Within the listing below, show every line that contains the word "就业前景".

· · · ·

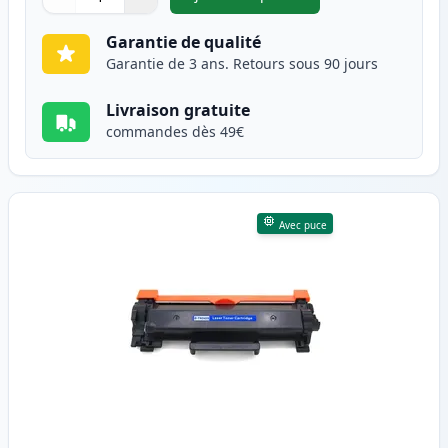
,
Brother TN2410 toner compati
Quantité
Utilisez les boutons pour ajuster
Quantité
:
1
Garantie de qualité
Garantie de 3 ans. Retours sous 90 jours
Livraison gratuite
commandes dès 49€
Avec puce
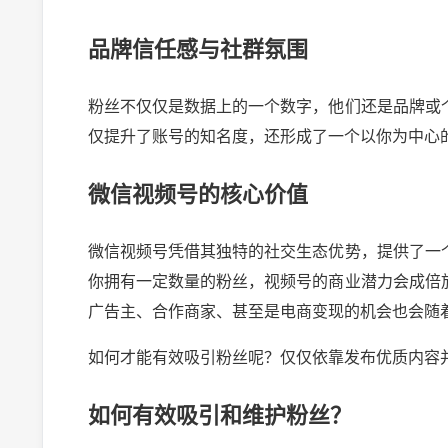
品牌信任感与社群氛围
粉丝不仅仅是数据上的一个数字，他们还是品牌或
仅提升了账号的知名度，还形成了一个以你为中心
微信视频号的核心价值
微信视频号凭借其独特的社交生态优势，提供了一
你拥有一定数量的粉丝，视频号的商业潜力会成倍
广告主、合作商家、甚至是电商变现的机会也会随
如何才能有效吸引粉丝呢？仅仅依靠发布优质内容
如何有效吸引和维护粉丝？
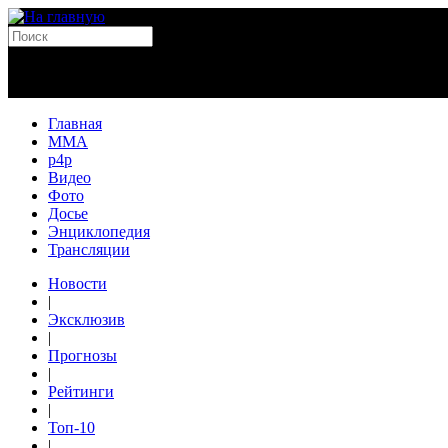
Главная
MMA
p4p
Видео
Фото
Досье
Энциклопедия
Трансляции
Новости
|
Эксклюзив
|
Прогнозы
|
Рейтинги
|
Топ-10
|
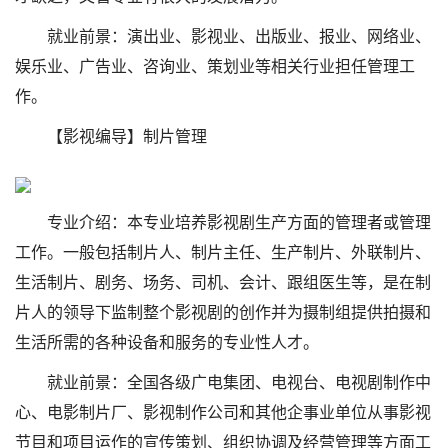
就业前景：演出业、影视业、出版业、报业、网络业、
娱乐业、广告业、咨询业、策划业等相关行业担任管理工
作。
【影视编导】制片管理
专业介绍：本专业培养影视剧生产方面的管理者或管理
工作。一般包括制片人、制片主任、生产制片、外联制片、
生活制片、剧务、场务、司机、会计、跟组医生等，是在制
片人的领导下监制整个影视剧的创作并为摄制组提供拍摄和
生活所需的各种设备和服务的专业性人才。
就业前景：全国各级广电集团、电视台、电视剧制作中
心、电影制片厂、影视制作公司和其他企事业单位从事影视
节目和项目运作的宣传策划、组织协调及经营管理等方面工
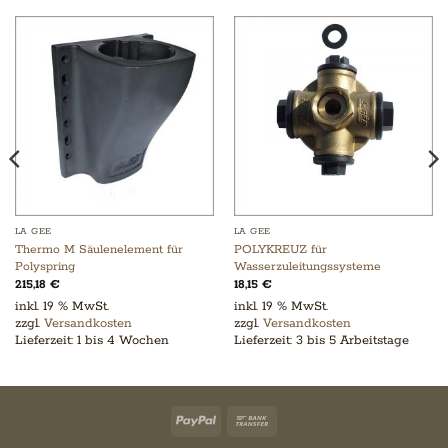
LA GEE
LA GEE
Thermo M Säulenelement für
POLYKREUZ für
Polyspring
Wasserzuleitungssysteme
215,18
€
18,15
€
inkl. 19 % MwSt.
inkl. 19 % MwSt.
zzgl.
Versandkosten
zzgl.
Versandkosten
Lieferzeit:
1 bis 4 Wochen
Lieferzeit:
3 bis 5 Arbeitstage
PayPal
Bank
Transfer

· · · ·

◆ RESULT FOR THIS EXERCISE:
就业前景：演出业、影视业、出版业、报业、网络业、
就业前景：全国各级广电集团、电视台、电视剧制作中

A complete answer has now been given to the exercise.